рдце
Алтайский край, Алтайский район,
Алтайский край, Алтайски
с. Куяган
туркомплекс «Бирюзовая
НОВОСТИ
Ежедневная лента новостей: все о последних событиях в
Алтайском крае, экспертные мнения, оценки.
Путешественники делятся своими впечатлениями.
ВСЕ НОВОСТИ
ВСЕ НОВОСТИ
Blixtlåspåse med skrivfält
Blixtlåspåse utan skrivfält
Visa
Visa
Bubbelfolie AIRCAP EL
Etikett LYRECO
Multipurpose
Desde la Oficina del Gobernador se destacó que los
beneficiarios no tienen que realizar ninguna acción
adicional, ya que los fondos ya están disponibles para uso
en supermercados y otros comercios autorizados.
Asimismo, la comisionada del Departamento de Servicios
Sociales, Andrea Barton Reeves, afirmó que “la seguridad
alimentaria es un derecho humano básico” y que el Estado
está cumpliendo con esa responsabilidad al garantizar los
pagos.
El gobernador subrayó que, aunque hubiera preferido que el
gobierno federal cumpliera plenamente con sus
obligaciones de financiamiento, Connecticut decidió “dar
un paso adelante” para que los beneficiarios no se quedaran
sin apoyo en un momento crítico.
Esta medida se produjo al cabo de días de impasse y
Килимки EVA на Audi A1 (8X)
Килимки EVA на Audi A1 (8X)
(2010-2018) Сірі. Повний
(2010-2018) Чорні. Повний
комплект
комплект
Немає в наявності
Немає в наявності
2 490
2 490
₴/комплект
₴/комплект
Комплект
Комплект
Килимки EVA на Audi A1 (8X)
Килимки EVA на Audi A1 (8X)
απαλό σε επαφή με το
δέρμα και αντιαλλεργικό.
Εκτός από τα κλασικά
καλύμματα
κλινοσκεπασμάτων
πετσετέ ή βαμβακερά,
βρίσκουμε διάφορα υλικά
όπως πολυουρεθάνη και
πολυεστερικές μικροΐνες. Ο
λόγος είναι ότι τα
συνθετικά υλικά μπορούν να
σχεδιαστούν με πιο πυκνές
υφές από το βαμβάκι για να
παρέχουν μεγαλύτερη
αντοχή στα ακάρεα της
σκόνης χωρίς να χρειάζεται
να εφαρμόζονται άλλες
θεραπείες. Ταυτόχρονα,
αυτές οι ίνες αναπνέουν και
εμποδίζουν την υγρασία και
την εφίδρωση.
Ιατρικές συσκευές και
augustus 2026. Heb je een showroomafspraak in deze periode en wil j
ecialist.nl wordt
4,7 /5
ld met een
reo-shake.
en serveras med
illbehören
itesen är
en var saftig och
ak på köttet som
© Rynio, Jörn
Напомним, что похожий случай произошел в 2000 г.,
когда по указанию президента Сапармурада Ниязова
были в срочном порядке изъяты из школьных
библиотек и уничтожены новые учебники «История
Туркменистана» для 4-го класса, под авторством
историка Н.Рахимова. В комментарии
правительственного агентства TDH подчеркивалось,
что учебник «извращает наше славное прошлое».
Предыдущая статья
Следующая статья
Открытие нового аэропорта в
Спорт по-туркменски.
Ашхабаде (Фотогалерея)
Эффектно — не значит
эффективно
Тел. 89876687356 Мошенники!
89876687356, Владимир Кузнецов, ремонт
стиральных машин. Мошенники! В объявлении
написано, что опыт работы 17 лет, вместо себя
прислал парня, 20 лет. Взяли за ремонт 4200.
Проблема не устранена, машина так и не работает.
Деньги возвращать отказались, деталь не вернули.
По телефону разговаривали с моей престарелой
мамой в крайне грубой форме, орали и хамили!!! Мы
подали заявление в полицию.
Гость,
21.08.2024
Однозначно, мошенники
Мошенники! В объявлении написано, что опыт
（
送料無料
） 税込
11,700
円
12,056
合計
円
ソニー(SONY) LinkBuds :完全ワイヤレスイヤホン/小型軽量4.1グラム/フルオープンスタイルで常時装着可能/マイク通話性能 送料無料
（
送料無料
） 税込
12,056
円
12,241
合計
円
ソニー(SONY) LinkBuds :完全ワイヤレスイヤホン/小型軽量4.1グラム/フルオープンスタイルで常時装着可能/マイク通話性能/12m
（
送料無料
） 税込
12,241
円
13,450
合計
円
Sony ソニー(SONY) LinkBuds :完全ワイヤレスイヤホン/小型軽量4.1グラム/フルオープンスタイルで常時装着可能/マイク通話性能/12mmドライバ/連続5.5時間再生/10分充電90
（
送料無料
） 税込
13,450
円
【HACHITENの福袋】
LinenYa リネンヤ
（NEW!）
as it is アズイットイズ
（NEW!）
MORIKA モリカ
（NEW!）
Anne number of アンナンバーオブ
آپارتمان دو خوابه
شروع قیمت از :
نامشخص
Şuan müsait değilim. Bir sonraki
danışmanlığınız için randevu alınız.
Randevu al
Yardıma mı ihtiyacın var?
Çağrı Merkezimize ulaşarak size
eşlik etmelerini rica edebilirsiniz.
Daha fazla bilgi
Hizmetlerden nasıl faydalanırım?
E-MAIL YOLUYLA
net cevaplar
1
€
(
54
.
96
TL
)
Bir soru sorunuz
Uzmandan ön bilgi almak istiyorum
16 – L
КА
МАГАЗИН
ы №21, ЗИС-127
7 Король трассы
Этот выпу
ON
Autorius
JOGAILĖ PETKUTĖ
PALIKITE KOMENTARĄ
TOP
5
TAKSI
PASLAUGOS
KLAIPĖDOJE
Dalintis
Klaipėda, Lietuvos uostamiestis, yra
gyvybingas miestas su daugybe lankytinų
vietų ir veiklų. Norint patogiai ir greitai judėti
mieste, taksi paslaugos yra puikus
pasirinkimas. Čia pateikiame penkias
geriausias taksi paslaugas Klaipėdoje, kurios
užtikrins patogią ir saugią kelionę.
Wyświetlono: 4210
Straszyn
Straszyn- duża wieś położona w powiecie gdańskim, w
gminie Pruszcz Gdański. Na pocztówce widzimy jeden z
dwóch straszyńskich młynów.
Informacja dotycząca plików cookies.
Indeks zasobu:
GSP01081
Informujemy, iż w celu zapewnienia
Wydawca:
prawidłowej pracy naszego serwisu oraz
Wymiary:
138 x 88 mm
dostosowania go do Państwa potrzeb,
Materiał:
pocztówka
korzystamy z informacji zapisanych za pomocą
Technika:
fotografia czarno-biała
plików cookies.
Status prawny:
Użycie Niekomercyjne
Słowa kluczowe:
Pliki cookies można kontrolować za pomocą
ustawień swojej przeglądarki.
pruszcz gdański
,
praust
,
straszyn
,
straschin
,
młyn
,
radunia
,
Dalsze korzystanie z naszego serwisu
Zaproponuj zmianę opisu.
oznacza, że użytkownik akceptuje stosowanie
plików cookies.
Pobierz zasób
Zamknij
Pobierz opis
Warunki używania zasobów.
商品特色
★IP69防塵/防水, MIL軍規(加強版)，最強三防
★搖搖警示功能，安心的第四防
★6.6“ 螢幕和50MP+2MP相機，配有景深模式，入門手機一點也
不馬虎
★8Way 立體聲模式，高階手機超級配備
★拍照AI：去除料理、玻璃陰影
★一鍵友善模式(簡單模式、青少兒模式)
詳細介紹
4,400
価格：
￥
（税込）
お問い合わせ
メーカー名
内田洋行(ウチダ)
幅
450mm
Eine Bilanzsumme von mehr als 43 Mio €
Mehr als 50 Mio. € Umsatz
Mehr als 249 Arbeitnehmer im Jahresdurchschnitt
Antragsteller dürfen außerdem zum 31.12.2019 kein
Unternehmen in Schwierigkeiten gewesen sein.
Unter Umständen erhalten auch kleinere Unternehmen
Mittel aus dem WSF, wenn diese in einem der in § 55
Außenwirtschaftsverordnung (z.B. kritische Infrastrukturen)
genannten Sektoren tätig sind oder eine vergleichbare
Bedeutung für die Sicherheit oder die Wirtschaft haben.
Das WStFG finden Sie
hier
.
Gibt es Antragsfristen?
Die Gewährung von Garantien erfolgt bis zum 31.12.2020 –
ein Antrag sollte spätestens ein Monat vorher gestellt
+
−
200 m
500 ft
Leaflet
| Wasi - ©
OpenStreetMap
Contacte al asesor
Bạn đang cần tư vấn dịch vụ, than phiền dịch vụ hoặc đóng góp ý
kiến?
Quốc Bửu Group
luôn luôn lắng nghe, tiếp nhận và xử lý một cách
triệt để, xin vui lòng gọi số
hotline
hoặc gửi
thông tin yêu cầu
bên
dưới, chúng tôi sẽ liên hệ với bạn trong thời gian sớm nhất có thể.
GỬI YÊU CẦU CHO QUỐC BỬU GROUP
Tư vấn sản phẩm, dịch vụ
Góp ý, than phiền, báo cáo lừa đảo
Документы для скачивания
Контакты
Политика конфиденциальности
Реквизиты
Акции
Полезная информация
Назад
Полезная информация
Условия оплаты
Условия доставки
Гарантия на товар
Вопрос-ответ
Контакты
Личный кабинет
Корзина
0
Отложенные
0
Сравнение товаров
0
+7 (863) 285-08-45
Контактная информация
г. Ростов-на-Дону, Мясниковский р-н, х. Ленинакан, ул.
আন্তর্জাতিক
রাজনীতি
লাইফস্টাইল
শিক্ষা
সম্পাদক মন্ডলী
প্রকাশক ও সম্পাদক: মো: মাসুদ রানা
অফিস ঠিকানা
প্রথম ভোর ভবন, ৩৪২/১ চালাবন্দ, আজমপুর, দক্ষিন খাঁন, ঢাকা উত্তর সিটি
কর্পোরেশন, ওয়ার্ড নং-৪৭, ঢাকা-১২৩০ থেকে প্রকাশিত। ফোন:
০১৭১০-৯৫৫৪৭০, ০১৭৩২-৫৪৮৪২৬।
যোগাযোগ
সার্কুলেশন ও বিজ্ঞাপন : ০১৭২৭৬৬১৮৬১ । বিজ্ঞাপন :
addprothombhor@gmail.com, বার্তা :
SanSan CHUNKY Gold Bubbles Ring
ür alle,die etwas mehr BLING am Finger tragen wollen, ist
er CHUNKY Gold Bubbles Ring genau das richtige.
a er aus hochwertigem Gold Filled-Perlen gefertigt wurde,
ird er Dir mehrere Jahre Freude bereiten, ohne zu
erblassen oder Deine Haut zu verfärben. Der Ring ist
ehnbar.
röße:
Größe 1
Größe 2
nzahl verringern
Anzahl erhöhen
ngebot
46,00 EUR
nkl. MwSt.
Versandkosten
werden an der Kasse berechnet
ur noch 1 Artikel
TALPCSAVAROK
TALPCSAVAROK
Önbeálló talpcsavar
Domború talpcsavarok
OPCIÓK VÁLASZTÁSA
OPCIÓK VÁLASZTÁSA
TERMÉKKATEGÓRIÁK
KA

========================

Exercise aim:
Please make your reply exactly the lines from the one containing "সার্কুলেশন ও বিজ্ঞাপন" through the end of the entries above, and nothing more.

Your response:
সার্কুলেশন ও বিজ্ঞাপন : ০১৭২৭৬৬১৮৬১ । বিজ্ঞাপন :
addprothombhor@gmail.com, বার্তা :
SanSan CHUNKY Gold Bubbles Ring
ür alle,die etwas mehr BLING am Finger tragen wollen, ist
er CHUNKY Gold Bubbles Ring genau das richtige.
a er aus hochwertigem Gold Filled-Perlen gefertigt wurde,
ird er Dir mehrere Jahre Freude bereiten, ohne zu
erblassen oder Deine Haut zu verfärben. Der Ring ist
ehnbar.
röße:
Größe 1
Größe 2
nzahl verringern
Anzahl erhöhen
ngebot
46,00 EUR
nkl. MwSt.
Versandkosten
werden an der Kasse berechnet
ur noch 1 Artikel
TALPCSAVAROK
TALPCSAVAROK
Önbeálló talpcsavar
Domború talpcsavarok
OPCIÓK VÁLASZTÁSA
OPCIÓK VÁLASZTÁSA
TERMÉKKATEGÓRIÁK
KA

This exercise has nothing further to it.